We implement a very basic service which attempts to detect if a submitted image has been Photoshopped or not.

This service runs on port 8080, and should accept forwarded requests being proxied by a full-featured server like Apache with mod_proxy configured.

Because we only support a single, simple service, we don't implement a full RESTful API (and indeed, there's no server- side state, so there would be no point in doing so).

Dependencies

We require the following packages installed:

  • g++ compiler
  • Gnu make
  • Poco libraries and headers (Net, JSON, Util, and Foundation modules)
  • exempi libraries and headers

Building

Just run make.

Running

On the server side, run ./picserver or gdb -ex run ./picserver if you're feeling uncertain.

To test it from the command line, run:

$ curl --data-binary @my-path-here http://localhost:8080/$(basename my-path-here)

for instance:

$ curl --data-binary @$HOME/Downloads/truepic.jpg http://localhost:8080/truepic.jpg
{
  "is_valid" : true,
  "name" : "truepic.jpg",
  "tests" : {
    "creator_tool_is_photoshop" : true,
    "create_modify_mismatch" : true
  }
}
$ 

A JSON result is returned, indicating that:

  1. the image was accepted for analysis and no resource shortages occurred;
  2. the name that the image was submitted as (for confirmation);
  3. a hash of tests that were performed and their results;

For now, only two tests are performed, below.

Caveats

We only handle JPEG files, and of those only ones smaller than 128MB. There's a very limited number of tests we do, to wit:

  1. look for a CreatorTool annotation starting with "Adobe Photoshop ...";
  2. check for a mismatch between the CreateDate and the ModifyDate, ignoring the nanoseconds only the former (which seem to be absent on the later);

Security

We don't accept filenames that are longer than 64 characters or don't consist of alpha-numeric characters, dot, hyphen, or underscore.

We don't accept files of more than 128MB of data.

We require the Content-Length: header to be present.

Limitations

The list of checks above in Caveats is quite short.
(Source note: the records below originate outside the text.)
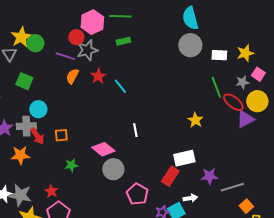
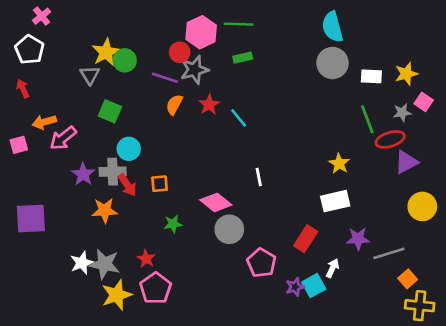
yellow circle: (257, 101) -> (422, 206), moved
red ellipse: (233, 102) -> (390, 139), turned -55
white rectangle: (184, 158) -> (335, 201), moved
white arrow: (190, 198) -> (332, 268), turned -56

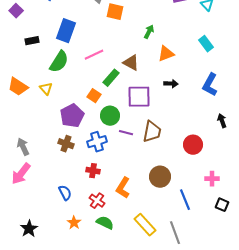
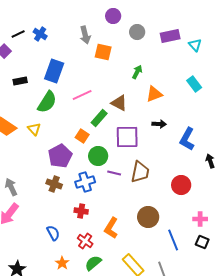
blue L-shape: (210, 85) -> (187, 139), moved
black square: (222, 205) -> (202, 242), moved
green semicircle: (105, 223) -> (93, 263), turned -66

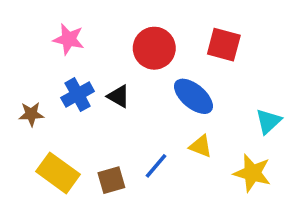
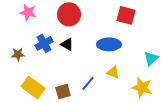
pink star: (69, 39) -> (28, 12), moved
red circle: (154, 48) -> (69, 14), moved
blue ellipse: (193, 96) -> (109, 44), turned -40

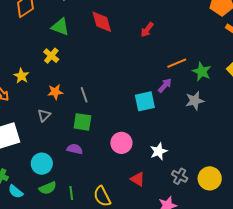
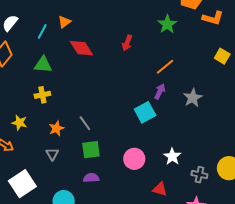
yellow cross: (51, 56) -> (42, 95), turned -35
green star: (202, 72) -> (167, 24), moved, turned 30

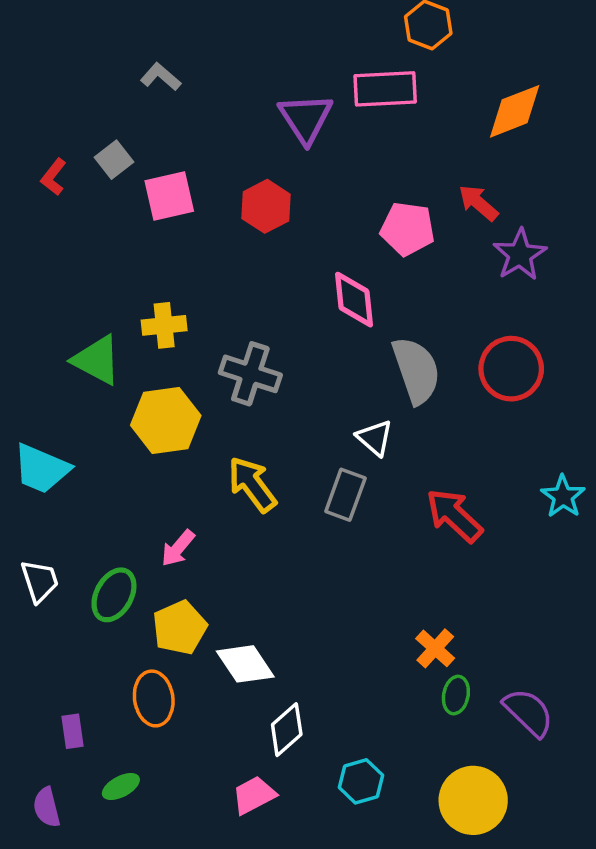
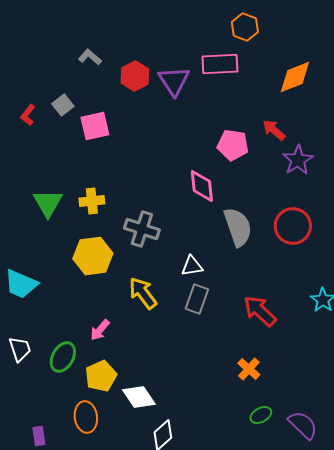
red hexagon: (266, 206) -> (135, 76), moved
green triangle: (97, 360) -> (48, 203), moved, turned 32
white triangle: (375, 438) -> (192, 266), moved, turned -50
orange cross: (435, 648) -> (249, 369), moved
green ellipse: (456, 695) -> (261, 415), turned 50

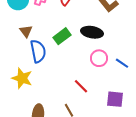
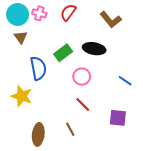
brown triangle: (26, 31) -> (21, 37), moved
pink circle: (99, 58) -> (82, 77), moved

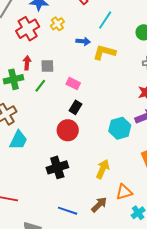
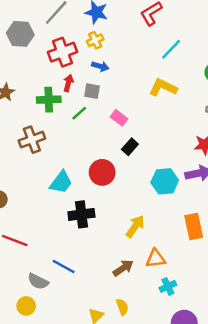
yellow cross: (57, 24) -> (95, 40), moved
red cross: (28, 29) -> (63, 52), moved
blue arrow: (83, 41) -> (100, 66), moved
black rectangle: (76, 107) -> (130, 147), moved
cyan trapezoid: (18, 140) -> (61, 182), moved
blue line: (68, 211) -> (64, 267), moved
The exempi library is poorly written and documented, and exceedingly badly architected. Image parsing is closely tied to the filesystem, which precludes processing images that are already present in memory, and that's a serious shortcoming (and performance limitation for a web-service that might otherwise be able to do all processing in-memory).

Had I known that exempi was as awful as it was, I would have spent more time looking for another library, even if it needed to be build from source.

Iterating over arrays is not well-documented, and I was not able to (given the time available) figure out how to detect more than one instance of the xmpMM:History attribute.

Other than requiring disk I/O, the XMP annotation analysis is fairly simple linear parsing of the image and should scale well, even for large images.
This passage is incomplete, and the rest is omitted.